How to run Pytorch model Keypoint R-CNN on Deepstream + Triton

Please provide complete information as applicable to your setup.

• Hardware Platform (Jetson / GPU)

GPU- RTX A5000

• DeepStream Version

6.1 via

• JetPack Version (valid for Jetson only)
• TensorRT Version

version in

• NVIDIA GPU Driver Version (valid for GPU only)

| NVIDIA-SMI 510.73.05    Driver Version: 510.73.05    CUDA Version: 11.6     |
| GPU  Name        Persistence-M| Bus-Id        Disp.A | Volatile Uncorr. ECC |
| Fan  Temp  Perf  Pwr:Usage/Cap|         Memory-Usage | GPU-Util  Compute M. |
|                               |                      |               MIG M. |
|   0  NVIDIA RTX A5000    Off  | 00000000:0A:00.0  On |                  Off |
| 30%   41C    P8    21W / 230W |   2117MiB / 24564MiB |      8%      Default |
|                               |                      |                  N/A |

• Issue Type( questions, new requirements, bugs)

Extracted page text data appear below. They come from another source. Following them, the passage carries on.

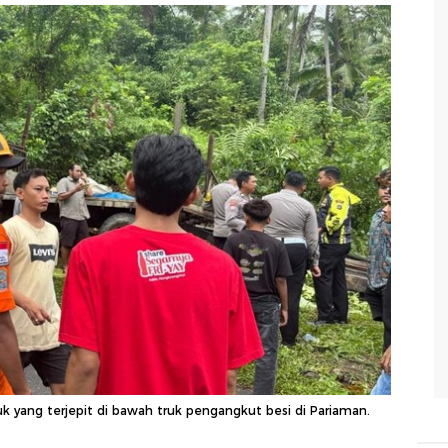
 yang terjepit di bawah truk pengangkut besi di Pariaman.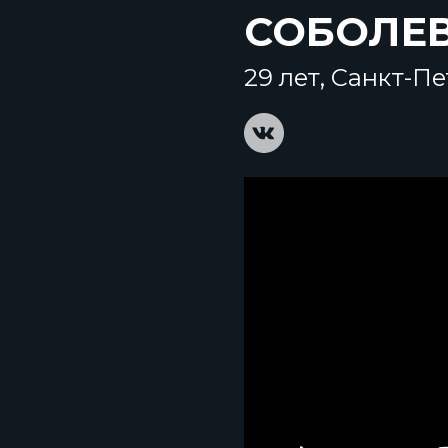
СОБОЛЕ
29 лет, Санкт-П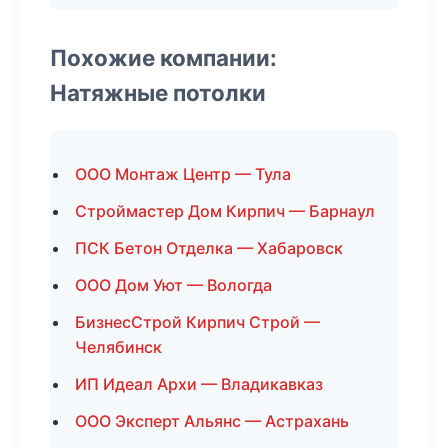
Похожие компании:
Натяжные потолки
ООО Монтаж Центр — Тула
Строймастер Дом Кирпич — Барнаул
ПСК Бетон Отделка — Хабаровск
ООО Дом Уют — Вологда
БизнесСтрой Кирпич Строй —
Челябинск
ИП Идеал Архи — Владикавказ
ООО Эксперт Альянс — Астрахань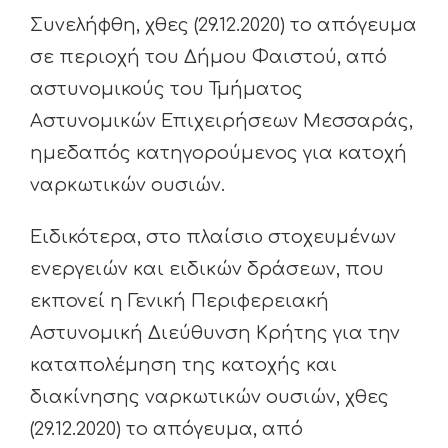
Συνελήφθη, χθες (29.12.2020) το απόγευμα
σε περιοχή του Δήμου Φαιστού, από
αστυνομικούς του Τμήματος
Αστυνομικών Επιχειρήσεων Μεσσαράς,
ημεδαπός κατηγορούμενος για κατοχή
ναρκωτικών ουσιών.
Ειδικότερα, στο πλαίσιο στοχευμένων
ενεργειών και ειδικών δράσεων, που
εκπονεί η Γενική Περιφερειακή
Αστυνομική Διεύθυνση Κρήτης για την
καταπολέμηση της κατοχής και
διακίνησης ναρκωτικών ουσιών, χθες
(29.12.2020) το απόγευμα, από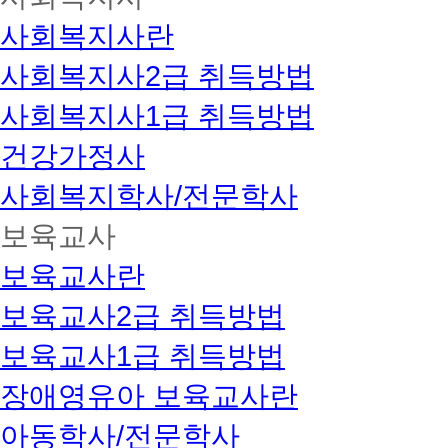
사회복지사란
사회복지사2급 취득방법
사회복지사1급 취득방법
건강가정사
사회복지학사/전문학사
보육교사
보육교사란
보육교사2급 취득방법
보육교사1급 취득방법
장애영유아 보육교사란
아동학사/전문학사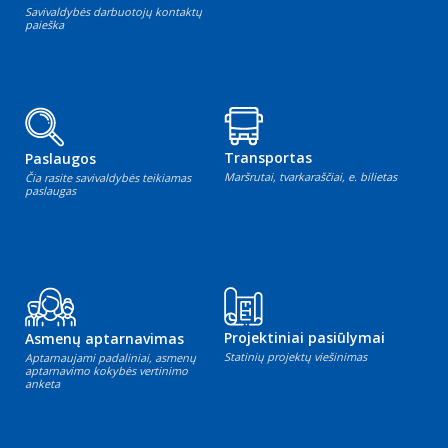
Savivaldybės darbuotojų kontaktų
paieška
Transportas
Paslaugos
Maršrutai, tvarkaraščiai, e. bilietas
Čia rasite savivaldybės teikiamas
paslaugas
Projektiniai pasiūlymai
Asmenų aptarnavimas
Statinių projektų viešinimas
Aptarnaujami padaliniai, asmenų
aptarnavimo kokybės vertinimo
anketa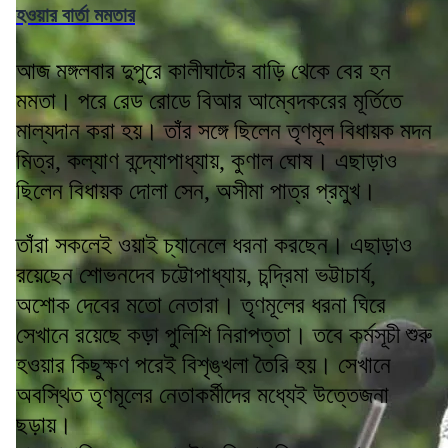
হওয়ার বার্তা মমতার
আজ মঙ্গলবার দুপুরে কালীঘাটের বাড়ি থেকে বের হন
মমতা। পরে রেড রোডে বিআর আম্বেদকরের মূর্তিতে
মাল্যদান করা হয়। তাঁর সঙ্গে ছিলেন তৃণমূল বিধায়ক মদন
মিত্র, কল্যাণ বন্দ্যোপাধ্যায়, কুণাল ঘোষ। এছাড়াও
ছিলেন বিধায়ক দোলা সেন, অসীমা পাত্র প্রমুখ।
তাঁরা সকলেই ওয়াই চ্যানেলে ধরনা করছেন। এছাড়াও
রয়েছেন শোভনদেব চট্টোপাধ্যায়, চন্দ্রিমা ভট্টাচার্য,
অশোক দেবের মতো নেতারা। তৃণমূলের ধরনা ঘিরে
সেখানে রয়েছে কড়া পুলিশি নিরাপত্তা। তবে কর্মসূচী শুরু
হওয়ার কিছুক্ষণ পরেই বিশৃঙ্খলা তৈরি হয়। সেখানে
অবস্থিত তৃণমূলের নেতাকর্মীদের মধ্যেই উত্তেজনা
ছড়ায়।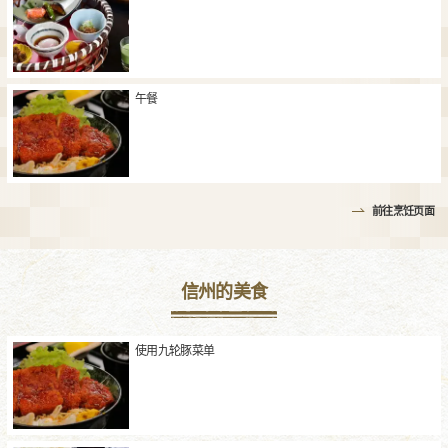
午餐
前往烹饪页面
信州的美食
使用九轮豚菜单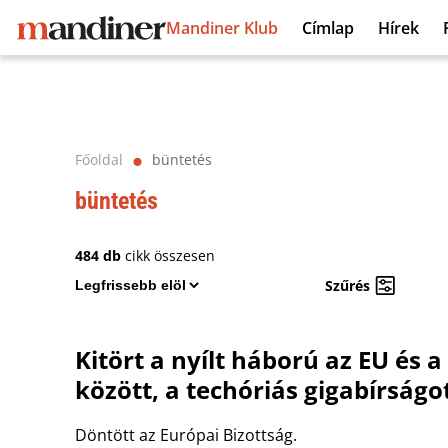
Mandiner Klub
Címlap
Hírek
Főoldal
büntetés
⬤
büntetés
484 db
cikk összesen
Szűrés
Kitört a nyílt háború az EU és 
között, a techóriás gigabírságot
Döntött az Európai Bizottság.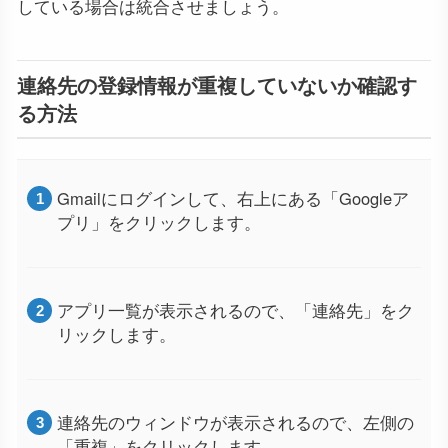
している場合は統合させましょう。
連絡先の登録情報が重複していないか確認す
る方法
Gmailにログインして、右上にある「Googleア
プリ」をクリックします。
アプリ一覧が表示されるので、「連絡先」をク
リックします。
連絡先のウィンドウが表示されるので、左側の
「重複」をクリックします。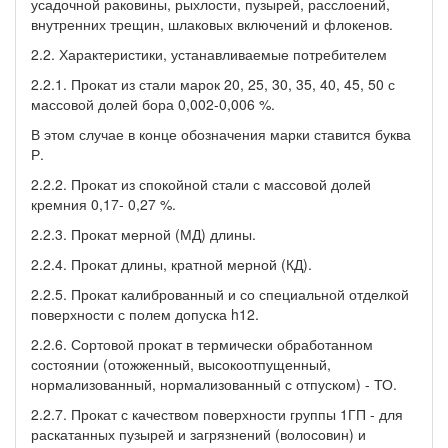
усадочной раковины, рыхлости, пузырей, расслоений,
внутренних трещин, шлаковых включений и флокенов.
2.2. Характеристики, устанавливаемые потребителем
2.2.1. Прокат из стали марок 20, 25, 30, 35, 40, 45, 50 с
массовой долей бора 0,002-0,006 %.
В этом случае в конце обозначения марки ставится буква
Р.
2.2.2. Прокат из спокойной стали с массовой долей
кремния 0,17- 0,27 %.
2.2.3. Прокат мерной (МД) длины.
2.2.4. Прокат длины, кратной мерной (КД).
2.2.5. Прокат калиброванный и со специальной отделкой
поверхности с полем допуска h12.
2.2.6. Сортовой прокат в термически обработанном
состоянии (отожженный, высокоотпущенный,
нормализованный, нормализованный с отпуском) - ТО.
2.2.7. Прокат с качеством поверхности группы 1ГП - для
раскатанных пузырей и загрязнений (волосовин) и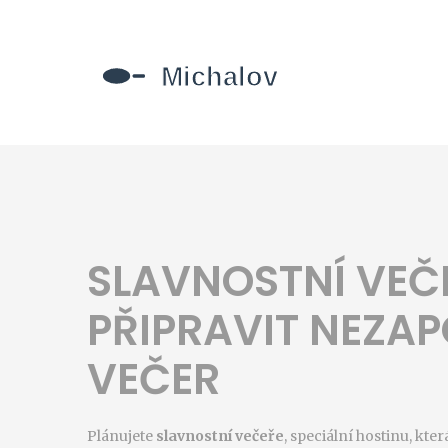
SLAVNOSTNÍ VEČ
PŘIPRAVIT NEZA
VEČER
Plánujete
slavnostní večeře
,
speciální hostinu, kt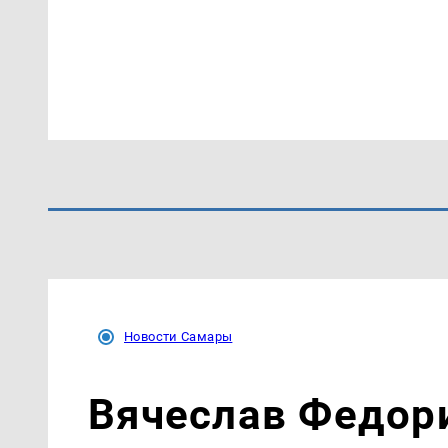
Новости Самары
Вячеслав Федор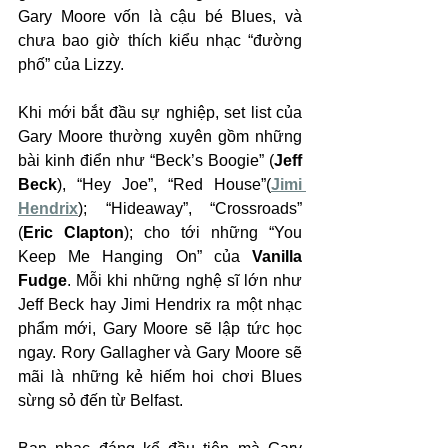
Gary Moore vốn là cậu bé Blues, và 
chưa bao giờ thích kiểu nhạc “đường 
phố” của Lizzy.
Khi mới bắt đầu sự nghiệp, set list của 
Gary Moore thường xuyên gồm những 
bài kinh điển như “Beck’s Boogie” (
Jeff 
Beck
), “Hey Joe”, “Red House”(
Jimi 
Hendrix
); “Hideaway”, “Crossroads” 
(
Eric Clapton
); cho tới những “You 
Keep Me Hanging On” của 
Vanilla 
Fudge
. Mỗi khi những nghệ sĩ lớn như 
Jeff Beck hay Jimi Hendrix ra một nhạc 
phẩm mới, Gary Moore sẽ lập tức học 
ngay. Rory Gallagher và Gary Moore sẽ 
mãi là những kẻ hiếm hoi chơi Blues 
sừng sỏ đến từ Belfast.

• How to reproduce the issue ? (This is for bugs. Including which sample app is using, the configuration files content, the command line used and other details for reproducing)
• Requirement details( This is for new requirement. Including the module name-for which plugin or for which sample application, the function description)

I am trying to run the pytorch model Keypoint R-CNN from here: keypointrcnn_resnet50_fpn — Torchvision 0.12 documentation

I have tried and failed to use this with trtexec after exporting ONNX model: Link

I have also tried and failed to export this using torch2trt: Link

I was then recommended to try running using Deepstream with the Triton backend.

I am now attempting this but I have come across the first stumbling block, which is generating the config.pbtxt file.

The model is described as:

During inference, the model requires only the input tensors, and returns the post-processed predictions as a List[Dict[Tensor]], one for each input image. The fields of the Dict are as follows, where N is the number of detected instances:

  • boxes (FloatTensor[N, 4]): the predicted boxes in [x1, y1, x2, y2] format, with 0 <= x1 < x2 <= W and 0 <= y1 < y2 <= H.
  • labels (Int64Tensor[N]): the predicted labels for each instance
  • scores (Tensor[N]): the scores or each instance
  • keypoints (FloatTensor[N, K, 3]): the locations of the predicted keypoints, in [x, y, v] format.

I can run the following:

import torch
import torchvision

# Instance of the model
model = torchvision.models.detection.keypointrcnn_resnet50_fpn(pretrained=True)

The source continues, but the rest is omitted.